Liyagueya irgió la cabeza.

— Pero vosotros — dijo con desatado odio — vosotros, los nobles y sinceros, los que no soportáis el mal, ¿qué hacéis? ¿Condenáis a muerte a la población del planeta? Vosotros sabéis que no hay lugar en el planeta para la población creciente, y rechazáis la mano de ayuda que nosotros os tendemos. Si tú tuvieras razón, Viyaya, parece que te llamas así, ¿para qué tenía que regresar?

— No dice lo que piensa — dijo tranquilamente el médico.

— Lo sé. — El presidente se rió irónicamente —. Y todos lo saben. No, Liyagueya — dijo — tú no has regresado por esto, te han mandado por gente. Encontrasteis un planeta salvaje, que exigía mucho trabajo. Y esto no es de vuestro agrado. Entonces os dirigisteis en busca de otro, y encontrasteis a Lía. Allí todo está hecho, hay ciudades, carreteras, fábricas. Esto os gustó más. Pero la población de Lía que no es salvaje, no se sometería a vosotros. Entonces decidisteis aniquelarla. Y esta decisión concuerda completamente con vuestra formación moral. ¿Pero, qué ibais a hacer allí vosotros solos? Necesitabais gente. Y llegaste sólo para engañarnos, para llevar contigo miles de personas, que tendrían que trabajar para vosotros. Pero os habéis equivocado, Liyagueya. A este precio no queremos solucionar el problema de la superpoblación y no necesitamos que nadie nos venga a salvar. Ve, haz la prueba de llamar a alguien. No encontrarás ni una sola persona que no te vuelva la espalda al escuchar tus palabras, ni una sola en todo el planeta. Las personas no son las mismas que había en la época de vuestra salida. ¿No esperabais esto?
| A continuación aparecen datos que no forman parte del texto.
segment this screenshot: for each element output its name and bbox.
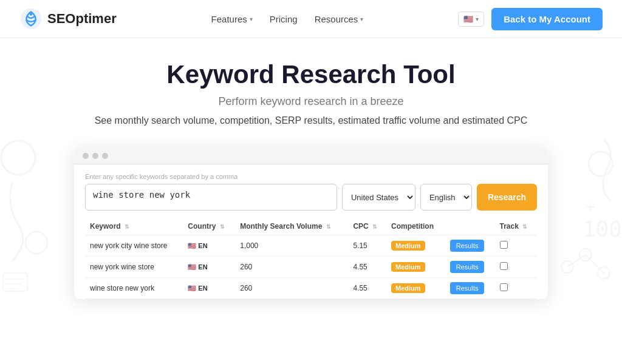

Liyagueya callaba. Su cara ardía, pero sus ojos de repente se apagaron, dejaron de brillar.

Después dijo sin odio, con un tono de cansancio:

— Habéis empleado muy bien el tiempo. Siento que no diéramos importancia a las palabras de Riyagueya.

— Riyagueya — dijo con acombro el presidente — recuerdo este nombre. Fue el comandante de vuestra escuadrilla y vuestro cómplice.